At breakfast I amused and interested Philip in telling him of a strange dream I had had in the night. It was this : He (Philip) was driving his dog-team in a strange foreign country, when, while he stopped to shoot at something, his dogs ran away with the driverless sled, and it was finally seen careering through the streets of a great city. At this time, by arrangement of the strange freak settings with which dreams are embodied, Eaglefoot and I were coming along a side street in the same strange city when we saw Philip's dog-team tearing past on the main street like animals possessed; both of us gave chase. At a corner, where the sled slewed awkwardly, some bales and blankets were thrown out, and with those the exhausted Eaglefoot remained while I careered on. Finally I caught the dogs, but when I came to drive them they would not go. The difficulty-in the dream- seemed to be all because I could not recall the name of Philip's lead-dog.

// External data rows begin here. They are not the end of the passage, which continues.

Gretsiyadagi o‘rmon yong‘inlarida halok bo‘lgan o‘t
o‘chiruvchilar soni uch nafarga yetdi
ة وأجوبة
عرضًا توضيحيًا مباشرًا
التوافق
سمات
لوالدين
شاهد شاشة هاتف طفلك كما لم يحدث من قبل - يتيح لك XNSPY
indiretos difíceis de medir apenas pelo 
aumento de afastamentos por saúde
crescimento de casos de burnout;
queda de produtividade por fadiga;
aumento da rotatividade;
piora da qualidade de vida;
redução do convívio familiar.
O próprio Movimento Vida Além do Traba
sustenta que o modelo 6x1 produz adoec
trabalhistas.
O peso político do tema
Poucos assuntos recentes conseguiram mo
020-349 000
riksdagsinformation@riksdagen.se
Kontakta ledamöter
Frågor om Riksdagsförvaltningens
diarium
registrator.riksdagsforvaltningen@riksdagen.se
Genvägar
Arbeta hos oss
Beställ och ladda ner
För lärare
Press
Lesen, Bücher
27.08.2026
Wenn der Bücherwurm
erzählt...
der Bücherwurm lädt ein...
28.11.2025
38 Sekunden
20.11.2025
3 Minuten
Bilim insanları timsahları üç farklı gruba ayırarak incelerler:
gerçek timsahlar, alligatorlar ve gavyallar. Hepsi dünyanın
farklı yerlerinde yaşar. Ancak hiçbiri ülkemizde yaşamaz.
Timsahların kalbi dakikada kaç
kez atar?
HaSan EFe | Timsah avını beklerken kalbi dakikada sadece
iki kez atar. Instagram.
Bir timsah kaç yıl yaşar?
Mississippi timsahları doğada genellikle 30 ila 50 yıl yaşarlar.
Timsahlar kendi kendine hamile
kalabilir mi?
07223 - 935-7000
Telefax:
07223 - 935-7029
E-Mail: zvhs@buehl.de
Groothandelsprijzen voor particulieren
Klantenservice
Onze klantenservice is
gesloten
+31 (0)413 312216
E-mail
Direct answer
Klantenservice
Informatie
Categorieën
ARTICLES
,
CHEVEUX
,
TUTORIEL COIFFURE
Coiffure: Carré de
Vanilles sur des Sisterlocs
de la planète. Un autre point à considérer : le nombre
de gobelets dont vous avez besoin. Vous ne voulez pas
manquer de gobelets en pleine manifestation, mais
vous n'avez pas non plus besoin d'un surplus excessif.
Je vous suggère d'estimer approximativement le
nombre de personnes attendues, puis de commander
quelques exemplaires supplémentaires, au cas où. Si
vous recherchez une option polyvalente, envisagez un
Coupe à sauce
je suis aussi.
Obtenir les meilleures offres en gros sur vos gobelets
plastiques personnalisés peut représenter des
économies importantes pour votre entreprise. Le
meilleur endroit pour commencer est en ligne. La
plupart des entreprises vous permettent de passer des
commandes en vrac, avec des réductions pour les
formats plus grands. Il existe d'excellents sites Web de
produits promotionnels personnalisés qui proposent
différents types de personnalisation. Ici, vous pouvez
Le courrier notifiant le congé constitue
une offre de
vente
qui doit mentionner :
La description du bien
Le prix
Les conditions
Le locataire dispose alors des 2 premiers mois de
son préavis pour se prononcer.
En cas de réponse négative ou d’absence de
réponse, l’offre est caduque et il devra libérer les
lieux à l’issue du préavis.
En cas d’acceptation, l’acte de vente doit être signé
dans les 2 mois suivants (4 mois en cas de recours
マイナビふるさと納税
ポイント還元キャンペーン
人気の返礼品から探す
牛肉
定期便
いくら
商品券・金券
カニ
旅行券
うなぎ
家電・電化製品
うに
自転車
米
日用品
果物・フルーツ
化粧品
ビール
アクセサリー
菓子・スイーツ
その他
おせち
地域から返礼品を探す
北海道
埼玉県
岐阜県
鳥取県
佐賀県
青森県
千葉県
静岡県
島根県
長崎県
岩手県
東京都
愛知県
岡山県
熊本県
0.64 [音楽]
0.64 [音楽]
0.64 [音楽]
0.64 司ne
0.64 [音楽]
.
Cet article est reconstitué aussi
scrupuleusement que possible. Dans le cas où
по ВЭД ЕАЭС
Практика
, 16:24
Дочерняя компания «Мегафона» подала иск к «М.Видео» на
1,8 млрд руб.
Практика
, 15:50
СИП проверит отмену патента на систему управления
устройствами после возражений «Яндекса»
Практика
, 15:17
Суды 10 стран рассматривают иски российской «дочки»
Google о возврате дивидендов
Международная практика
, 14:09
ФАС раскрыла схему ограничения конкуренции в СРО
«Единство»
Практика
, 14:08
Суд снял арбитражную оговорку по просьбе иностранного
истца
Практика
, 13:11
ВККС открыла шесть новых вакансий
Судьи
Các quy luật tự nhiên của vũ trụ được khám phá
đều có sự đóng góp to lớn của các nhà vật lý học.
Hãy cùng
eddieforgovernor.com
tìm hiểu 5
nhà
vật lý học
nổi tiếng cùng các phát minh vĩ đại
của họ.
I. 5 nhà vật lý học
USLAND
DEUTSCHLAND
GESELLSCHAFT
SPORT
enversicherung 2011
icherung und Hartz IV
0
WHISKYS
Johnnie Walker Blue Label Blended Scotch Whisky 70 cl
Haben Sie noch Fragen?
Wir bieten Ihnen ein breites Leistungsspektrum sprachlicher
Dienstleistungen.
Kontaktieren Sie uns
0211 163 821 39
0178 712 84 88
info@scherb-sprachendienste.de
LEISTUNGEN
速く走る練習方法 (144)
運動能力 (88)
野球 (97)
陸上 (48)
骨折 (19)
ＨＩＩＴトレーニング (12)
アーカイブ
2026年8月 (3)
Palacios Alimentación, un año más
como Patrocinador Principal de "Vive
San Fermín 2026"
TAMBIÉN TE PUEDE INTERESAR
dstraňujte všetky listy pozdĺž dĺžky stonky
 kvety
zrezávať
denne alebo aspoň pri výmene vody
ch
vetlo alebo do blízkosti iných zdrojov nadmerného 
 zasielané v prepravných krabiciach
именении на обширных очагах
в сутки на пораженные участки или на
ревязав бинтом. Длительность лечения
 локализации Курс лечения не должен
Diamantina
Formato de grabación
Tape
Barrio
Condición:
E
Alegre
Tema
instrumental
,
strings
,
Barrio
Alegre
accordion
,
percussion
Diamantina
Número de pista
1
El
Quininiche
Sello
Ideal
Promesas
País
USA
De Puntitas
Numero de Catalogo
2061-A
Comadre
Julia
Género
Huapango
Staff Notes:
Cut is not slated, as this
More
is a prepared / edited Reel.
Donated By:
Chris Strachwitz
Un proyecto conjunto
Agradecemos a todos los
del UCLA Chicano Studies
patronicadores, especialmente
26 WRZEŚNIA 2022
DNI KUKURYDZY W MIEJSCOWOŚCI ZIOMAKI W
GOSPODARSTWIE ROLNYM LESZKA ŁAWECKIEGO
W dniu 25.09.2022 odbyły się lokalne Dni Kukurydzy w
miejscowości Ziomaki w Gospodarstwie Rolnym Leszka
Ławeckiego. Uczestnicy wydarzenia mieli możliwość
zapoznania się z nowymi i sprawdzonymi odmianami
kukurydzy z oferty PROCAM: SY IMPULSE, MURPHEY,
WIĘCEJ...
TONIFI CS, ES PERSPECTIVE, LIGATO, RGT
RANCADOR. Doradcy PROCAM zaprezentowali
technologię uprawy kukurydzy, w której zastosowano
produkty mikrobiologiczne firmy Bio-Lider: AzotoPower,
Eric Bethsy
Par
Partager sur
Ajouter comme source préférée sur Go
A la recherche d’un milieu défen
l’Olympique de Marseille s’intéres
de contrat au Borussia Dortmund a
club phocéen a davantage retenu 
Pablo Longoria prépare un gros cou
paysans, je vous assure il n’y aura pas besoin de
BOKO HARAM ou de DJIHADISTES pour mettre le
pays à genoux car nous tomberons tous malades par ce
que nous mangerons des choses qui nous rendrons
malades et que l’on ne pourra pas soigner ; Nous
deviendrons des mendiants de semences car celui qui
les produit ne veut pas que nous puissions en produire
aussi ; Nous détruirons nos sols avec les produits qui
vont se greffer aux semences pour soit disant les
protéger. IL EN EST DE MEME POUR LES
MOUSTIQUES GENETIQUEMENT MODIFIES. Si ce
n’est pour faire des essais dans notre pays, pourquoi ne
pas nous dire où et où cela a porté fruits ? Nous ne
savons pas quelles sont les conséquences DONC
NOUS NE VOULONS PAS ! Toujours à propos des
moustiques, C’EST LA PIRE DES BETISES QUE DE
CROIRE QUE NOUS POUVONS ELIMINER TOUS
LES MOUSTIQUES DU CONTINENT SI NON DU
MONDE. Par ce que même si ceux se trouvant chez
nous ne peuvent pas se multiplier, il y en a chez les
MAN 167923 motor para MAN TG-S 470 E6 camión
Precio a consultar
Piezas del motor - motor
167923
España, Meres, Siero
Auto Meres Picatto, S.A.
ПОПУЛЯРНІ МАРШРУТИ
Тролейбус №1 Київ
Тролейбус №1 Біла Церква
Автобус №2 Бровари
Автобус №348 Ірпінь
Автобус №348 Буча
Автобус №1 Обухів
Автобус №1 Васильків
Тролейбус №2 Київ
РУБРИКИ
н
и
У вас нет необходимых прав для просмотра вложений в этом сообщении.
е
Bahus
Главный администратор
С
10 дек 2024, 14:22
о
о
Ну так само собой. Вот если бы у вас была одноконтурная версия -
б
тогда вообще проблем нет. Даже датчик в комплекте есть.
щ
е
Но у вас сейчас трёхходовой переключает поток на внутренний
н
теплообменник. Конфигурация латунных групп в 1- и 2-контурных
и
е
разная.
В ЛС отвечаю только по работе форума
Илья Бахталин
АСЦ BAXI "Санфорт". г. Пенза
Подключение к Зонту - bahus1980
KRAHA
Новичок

Think as I might I could not recall it. Meantime crowds had collected who had never seen a sled and dog-train before. They were strange, tall, delicate people who spoke no words I could understand. In the end I led the dogs back to where Eaglefoot waited, and was again loading up the bales and blankets so that we might go in search of Philip-when I awoke . . . and my first conscious thought was intensely concentrated on Musquaw-the name of Philip's lead-dog. The old Indian was intensely interested in this yarn. In many ways Indians have the naive receptive intellect of children.

But, to return to the work of the day. The drifting snow on the lake had, when we looked out from our hide after breakfast, partly covered the spruce boughs of the " deer fence," and our first task was to travel round them all, lifting them, shaking them, and replacing them. After this we had a very long wait before any Caribou came, probably because our movements around the " fence " had frightened any that chanced to be in the immediate neighbourhood at the time. However, about noon, a single male Caribou came slowly on to the lake from the forest on the west shore, and then, apparently surprised, stood long, watchfully alert. Philip, who was with me at the camera, remarked in a whisper, " Him not alone, that's why he wait," and sure enough a little later a doe and fawn followed out of the forest, whereupon the buck lay down to rest on the lake surface. But when the others joined him they walked around uncertainly, not seeming to find the resting place comfortable, and so, in a little time, the buck rose and led on across the lake to the east shore, where all lay down in content. They were now, however, too comfortable for my liking, for after more than an hour's wait at the camera hide, the animals still showed no inclination to move. At last it was decided that Philip should make a wide detour through the timber on the east shore with a view to getting beyond the Caribou, and disturb and drive them toward the narrows. When Philip got round into position (he afterwards gave me the details of his movements) he snapped a small dry twig. Instantly the buck's head, which had been resting, turned in toward the body, flashed sharply upright, and he looked steadfastly in the direction from whence the sound had emanated. Again Philip snapped a twig, and at this the buck rose and faced the sound, then fully satisfied that danger lurked in the wood he half-turned and commenced to trot in my direction. Soon the others rose also and followed, but not before the buck was well away in the lead.

The buck passed very close to the camera, and I repeatedly tried to make exposures, but, alas! the shutter was frosted and refused to work. Then followed the doe and fawn, and renewed heartbreaking failure on the part of the camera, while the unalarmed animals even approached the hide to investigate the click of the shutter release, a sound which was apparently curious to them.

This was the end of patience. What use to continue ? It needed no further trial to teach me that my focal plane shutter was useless in the intense cold. For the time I must give up. If I lived to return in other years I would know what to bring to overcome the cold.

So the dogs were harnessed into their traces, and we prepared to leave for Reindeer Lake. But before vacating camp the wily Philip set two traps-one for Marten at the foot of a tree, and one for Fox at the remains of a Caribou carcass. The observant old native had seen Marten tracks on the snow near camp, and he told me "he come seek about camp after we go, that's their way."

About 3.30, when dusk was falling, we led the dogs from the forest to the lake and, muffled in our robes, started grimly homeward over withering snowfields. No one spoke-it was too cold -and the dogs laboured on unguided, knowing the home trail, while their deep breathing blew back and froze whitely to their shaggy coats.

Caribou and Caribou pictures were soon forgotten ; indeed, every ambition seemed trifling -everything sxcept the awful cold and the boundless, ice-locked land.